Task input START

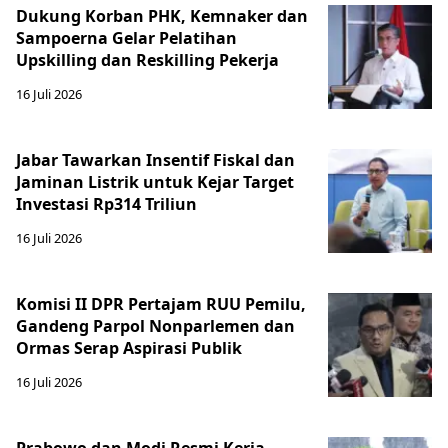
Dukung Korban PHK, Kemnaker dan
Sampoerna Gelar Pelatihan
Upskilling dan Reskilling Pekerja
16 Juli 2026
Jabar Tawarkan Insentif Fiskal dan
Jaminan Listrik untuk Kejar Target
Investasi Rp314 Triliun
16 Juli 2026
Komisi II DPR Pertajam RUU Pemilu,
Gandeng Parpol Nonparlemen dan
Ormas Serap Aspirasi Publik
16 Juli 2026
Prabowo dan Modi Resmi Kerja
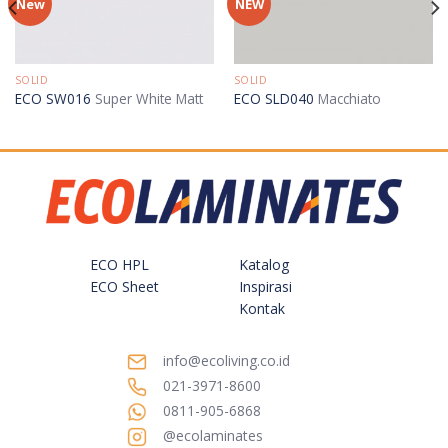
New
NEW
SOLID
SOLID
ECO SW016
Super White Matt
ECO SLD040
Macchiato
ECO HPL
Katalog
ECO Sheet
Inspirasi
Kontak
info@ecoliving.co.id
021-3971-8600
0811-905-6868
@ecolaminates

Task input END

▶ _What you are asked to do_:
From the entries above, output every line exactly and omit any image.

▶ _Exercise solution_:
Dukung Korban PHK, Kemnaker dan
Sampoerna Gelar Pelatihan
Upskilling dan Reskilling Pekerja
16 Juli 2026
Jabar Tawarkan Insentif Fiskal dan
Jaminan Listrik untuk Kejar Target
Investasi Rp314 Triliun
16 Juli 2026
Komisi II DPR Pertajam RUU Pemilu,
Gandeng Parpol Nonparlemen dan
Ormas Serap Aspirasi Publik
16 Juli 2026
Prabowo dan Modi Resmi Kerja
New
NEW
SOLID
SOLID
ECO SW016
Super White Matt
ECO SLD040
Macchiato
ECO HPL
Katalog
ECO Sheet
Inspirasi
Kontak
info@ecoliving.co.id
021-3971-8600
0811-905-6868
@ecolaminates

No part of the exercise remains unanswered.